Use the `logging` module. Not `print()`.

```python
import logging

logger = logging.getLogger(__name__)

logger.info("Loading model %s on %s", model_name, device)
logger.warning("Cache miss for %s, downloading", repo_id)
logger.exception("Generation %s failed")  # logs traceback automatically
```

**Rules:**
- Use `%s`-style placeholders in log calls (not f-strings).
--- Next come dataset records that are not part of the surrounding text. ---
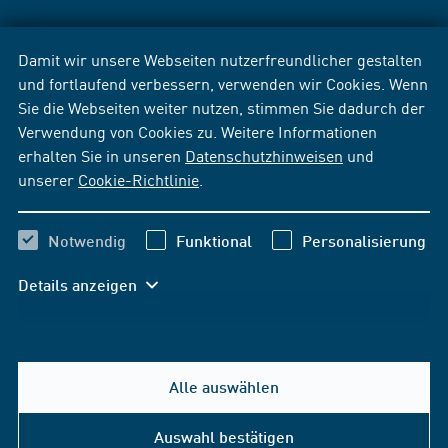
Damit wir unsere Webseiten nutzerfreundlicher gestalten
und fortlaufend verbessern, verwenden wir Cookies. Wenn
Sie die Webseiten weiter nutzen, stimmen Sie dadurch der
Verwendung von Cookies zu. Weitere Informationen
erhalten Sie in unseren
Datenschutzhinweisen
und
unserer
Cookie-Richtlinie
.
Notwendig
Funktional
Personalisierung
Details anzeigen
Alle auswählen
Auswahl bestätigen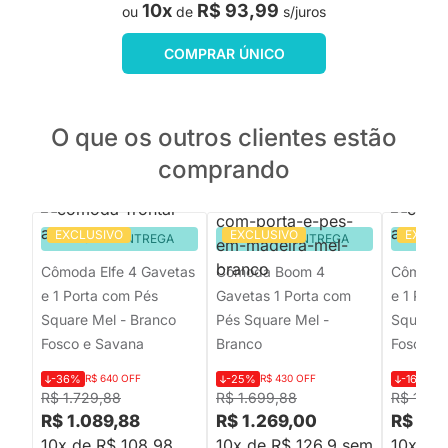
10x
R$ 93,99
ou
de
s/juros
COMPRAR ÚNICO
O que os outros clientes estão
comprando
EXCLUSIVO
EXCLUSIVO
EXCLU
PRONTA ENTREGA
PRONTA ENTREGA
PRON
Cômoda Elfe 4 Gavetas
Cômoda Boom 4
Cômoda 
e 1 Porta com Pés
Gavetas 1 Porta com
e 1 Port
Square Mel - Branco
Pés Square Mel -
Square M
Fosco e Savana
Branco
Fosco e
-36%
R$ 640 OFF
-25%
R$ 430 OFF
-16%
R$
R$ 1.729,88
R$ 1.699,88
R$ 1.30
R$ 1.089,88
R$ 1.269,00
R$ 1.0
10x de R$ 108,98
10x de R$ 126,9 sem
10x de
This avoids formatting the string if the log level is filtered out.
- Use `logger.exception()` inside `except` blocks -- it captures the traceback.
- Logger name should be `__name__` (yields `backend.utils.audio`, etc.).
- Existing `print()` calls should be migrated to logging as files are touched during the refactor.

---

## Constants

- Define at **module level** in the file where they're primarily used.
- Use `UPPER_SNAKE_CASE`.
- Shared/cross-cutting constants (sample rates, file size limits, CORS origins) go in `backend/config.py` after Phase 6 consolidation.
- Magic numbers in function bodies should be extracted to named constants:
  ```python
  # No
  if len(audio) > 24000 * 60 * 10:

  # Yes
  MAX_AUDIO_DURATION_SAMPLES = SAMPLE_RATE * 60 * 10
  if len(audio) > MAX_AUDIO_DURATION_SAMPLES:
  ```

---

## Function Signatures

- **Keyword-only arguments** (after `*`) for functions with 3+ parameters, especially when several share the same type:
  ```python
  def is_model_cached(
      hf_repo: str,
      *,
      weight_extensions: tuple[str, ...] = (".safetensors", ".bin"),
      required_files: list[str] | None = None,
  ) -> bool:
  ```
- Parameters on **separate lines** when the signature exceeds ~100 characters or has 3+ params.
- **Trailing comma** after the last parameter in multi-line signatures.
- Default values inline with the parameter.

---

## String Formatting

- **f-strings** for runtime string construction.
- **`%s`-style** for `logging` calls (lazy evaluation).
- **`.format()`**: avoid; f-strings are preferred.

---

## Testing

Framework: **pytest** with `pytest-asyncio`.

- Test files: `test_<module>.py` in `backend/tests/`.
- Use `conftest.py` for shared fixtures (db sessions, test client, mock backends).
- Group related tests in classes: `class TestProfileCRUD:`.
- Use `@pytest.mark.asyncio` for async tests.
- Use `@pytest.mark.parametrize` to reduce repetition.
- Manual integration scripts stay in `tests/` but are clearly marked (filename prefix `manual_` or documented in `tests/README.md`).

---

## Project Layout

```
backend/
  app.py              # FastAPI app factory, CORS, lifecycle events
  main.py             # Entry point (imports app, runs uvicorn)
  config.py           # Data directory paths
  models.py           # Pydantic request/response schemas
  server.py           # Tauri sidecar launcher, parent-pid watchdog
  routes/             # Thin HTTP handlers (validation, delegation, response formatting)
  services/           # Business logic, CRUD, orchestration
  backends/           # TTS/STT engine implementations
  database/           # ORM models, session management, migrations, seeds
  utils/              # Shared utilities (audio, effects, caching, progress)
  tests/              # pytest suite
```

---

## Ruff Adoption

`pyproject.toml` configures ruff for linting and formatting. Run:

```bash
# Lint (check)
ruff check backend/

# Lint (auto-fix)
ruff check backend/ --fix

# Format
ruff format backend/
```

Introduce ruff fixes file-by-file as you touch them. Don't run `--fix` across the entire codebase in one shot -- that creates unreviewable diffs.